11.Hafta

Cem Göncü
STANDART
Published in
4 min readNov 8, 2017

Bu kadar “güzel’’ maçların olduğu haftalarda neden hep daha fazlasını istiyoruz? Tabi ki insan olduğumuz, bu bencillik dolu, kötü özellikleri bünyemizde taşıdığımız için. Yoksa neden hala ‘’Bir de Liverpool-Tottenham olsaydı be’’ diye içimden geçireyim ki? İşte bunlar hep futbola doyamamazlık ve futbol sevgisinden!!

Şaka bir yana, 2 güzel maç ve bir Klopp sürprizi ile geçen dolu dolu bir hafta. Varsın futbola doymayalım, bencil olalım.
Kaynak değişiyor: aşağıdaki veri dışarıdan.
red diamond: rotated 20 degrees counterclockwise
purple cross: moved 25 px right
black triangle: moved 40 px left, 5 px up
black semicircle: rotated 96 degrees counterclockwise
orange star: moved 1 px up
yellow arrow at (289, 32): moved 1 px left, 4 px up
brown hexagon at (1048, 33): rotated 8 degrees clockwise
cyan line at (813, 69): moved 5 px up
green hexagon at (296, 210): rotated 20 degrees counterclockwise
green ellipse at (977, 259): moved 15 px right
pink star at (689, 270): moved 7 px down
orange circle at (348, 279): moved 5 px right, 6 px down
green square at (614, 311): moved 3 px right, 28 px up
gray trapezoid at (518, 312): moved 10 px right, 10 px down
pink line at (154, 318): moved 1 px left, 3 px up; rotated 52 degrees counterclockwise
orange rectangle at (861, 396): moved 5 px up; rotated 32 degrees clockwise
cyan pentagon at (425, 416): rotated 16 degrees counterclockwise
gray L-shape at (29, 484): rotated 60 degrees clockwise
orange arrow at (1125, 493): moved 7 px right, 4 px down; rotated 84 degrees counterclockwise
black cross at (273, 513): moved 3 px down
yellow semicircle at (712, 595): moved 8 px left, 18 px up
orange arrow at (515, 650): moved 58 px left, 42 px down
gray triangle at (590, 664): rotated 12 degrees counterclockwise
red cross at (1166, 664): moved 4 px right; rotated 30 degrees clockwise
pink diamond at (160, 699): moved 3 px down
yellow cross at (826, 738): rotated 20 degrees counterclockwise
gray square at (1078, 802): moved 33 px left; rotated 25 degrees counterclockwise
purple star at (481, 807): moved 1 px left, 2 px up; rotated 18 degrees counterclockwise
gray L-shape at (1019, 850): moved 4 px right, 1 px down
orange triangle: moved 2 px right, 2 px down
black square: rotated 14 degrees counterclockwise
Buyurun 11.Haftaya ;

CHELSEA-1 MANU-0

Bütün hafta “David Luiz-Conte Kavgası’’ şeklinde İngiliz Tabloidleri’ni süsleyen manşetlerin gölgesinde başlasa da maç, Mourinho’nun Chelsea’yi iyi okumuş olduğu, daha 2. dakikada Lukaku’nun Courtois’a yaptığı baskıda gizli idi.

Topu oyuna erken sokmanın Conte’nin kontra silahının başlangıcı olduğunu keşfetmiş keşfetmesine Jose ancak, savunmadaki yetersizliği o kadar bariz ki, Matiç-Herrera duvarı bile derdine derman olamadı. Nihayet yerine, en güçlü ve verimli olduğu üçlünün sağına dönen Azpilicueta, ortayı yaptığında Manu defansının ortasında Morata o kadar boştu ki, ben bile nerede bunlar diye tv’nin köşe noktalarına bakmak zorunda hissettim kendimi.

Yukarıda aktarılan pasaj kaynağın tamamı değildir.